Eros et Thanatos
Eros et Thanatos, figures mythiques, furent reprises par la psychanalyse pour exprimer l'élan de vie, de création, et l'élan de mort, de destruction.
Malgré les apparences, ils ne sont pas opposés, de même que vie et mort ne sont pas le contraire l'une de l'autre, mais les deux polarités qui vivent en chaque homme. Il ne s'agit pas d'une dualité, qui exprimerait un conflit, mais bien d'une polarité, d'une complémentarité nécessaire à l'équilibre du soi.

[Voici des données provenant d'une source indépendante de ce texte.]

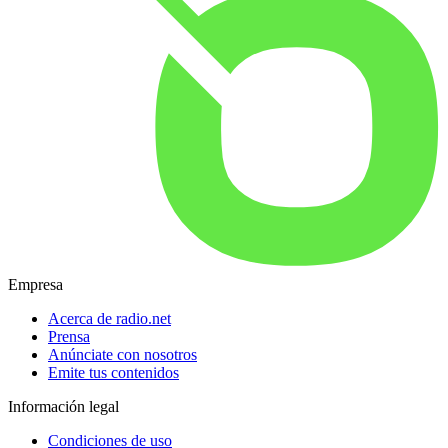
Empresa
Acerca de radio.net
Prensa
Anúnciate con nosotros
Emite tus contenidos
Información legal
Condiciones de uso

En tant qu'être humain, il nous est parfois difficile d'accepter la réalité de la pulsion destructrice qui nous habite et nous avons plutôt tendance à la conserver dans un déni, appuyé par les philosophies "new-age" récentes qui s'inscrivent dans une volonté de lumière, oublieuses de l'ombre sans laquelle la lumière ne serait pas.

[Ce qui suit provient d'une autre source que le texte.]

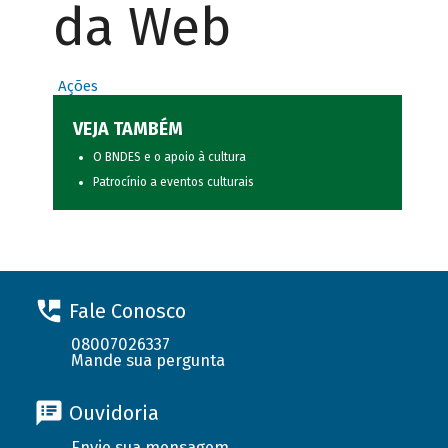
da Web
Ações
VEJA TAMBÉM
O BNDES e o apoio à cultura
Patrocínio a eventos culturais
Fale Conosco
08007026337
Mande sua pergunta
Ouvidoria
Envie sua mensagem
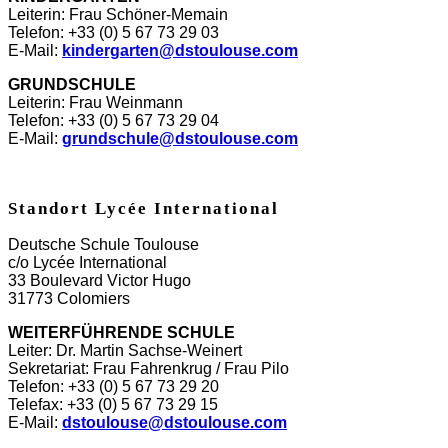
Leiterin: Frau Schöner-Memain
Telefon: +33 (0) 5 67 73 29 03
E-Mail:
kindergarten@dstoulouse.com
GRUNDSCHULE
Leiterin: Frau Weinmann
Telefon: +33 (0) 5 67 73 29 04
E-Mail:
grundschule@dstoulouse.com
Standort Lycée International
Deutsche Schule Toulouse
c/o Lycée International
33 Boulevard Victor Hugo
31773 Colomiers
WEITERFÜHRENDE SCHULE
Leiter: Dr. Martin Sachse-Weinert
Sekretariat: Frau Fahrenkrug / Frau Pilo
Telefon: +33 (0) 5 67 73 29 20
Telefax: +33 (0) 5 67 73 29 15
E-Mail:
dstoulouse@dstoulouse.com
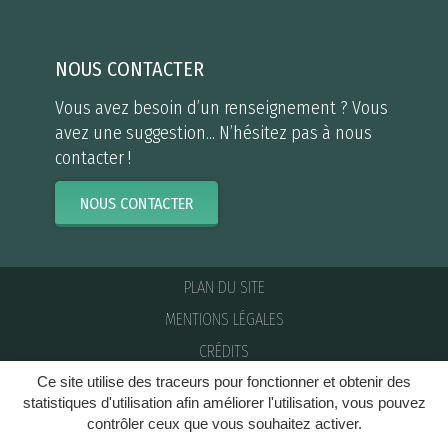
NOUS CONTACTER
Vous avez besoin d’un renseignement ? Vous
avez une suggestion... N’hésitez pas à nous
contacter !
NOUS CONTACTER
PLAN DU SITE
MENTIONS LÉGALES
CRÉDITS
Ce site utilise des traceurs pour fonctionner et obtenir des
NOUS CONTACTER
statistiques d'utilisation afin améliorer l'utilisation, vous pouvez
contrôler ceux que vous souhaitez activer.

En période d'euphorie, nous sommes irrésistiblement attirés par la lumière alors qu'en période de crise nous lui tournons le dos et même ne la voyons plus, jusqu'à parfois la nier. C'est alors que désespoir et souffrance nous envahissent. Or, la douleur et le conflit ne surviennent que dans l'oubli de la polarité, invisible certes, mais bien vivante. Si je suis dans le doute, je sais que la certitude est là aussi, à l'autre bout de moi-même; si j'ai mal, je sais que la sérénité est aussi présente, même si je ne la ressens pas. Cette prise de conscience, apparemment très mentale, dépasse largement les limites de l'intellect. Lorsque le ciel est gris cela ne signifie pas que le soleil a disparu, c'est juste que nous le voyons pas...Bleu et gris co-existent. Lorsque je regarde la vie à l'aune de mon abattement, de mon pessimisme, je n'en vois que les nuages, ce qui ne signifie pas que le ciel ne soit pas bleu derrière.
Mes émotions peuvent me porter à poser un regard sombre sur les choses, et je peux, en même temps, entendre, sentir, la lumière, qui est au-delà de mes émotions. En même temps...je ne répète pas ces trois mots à longueur de posts par hasard...ils expriment pour moi-même l'existence permanente de ces polarités du vivant.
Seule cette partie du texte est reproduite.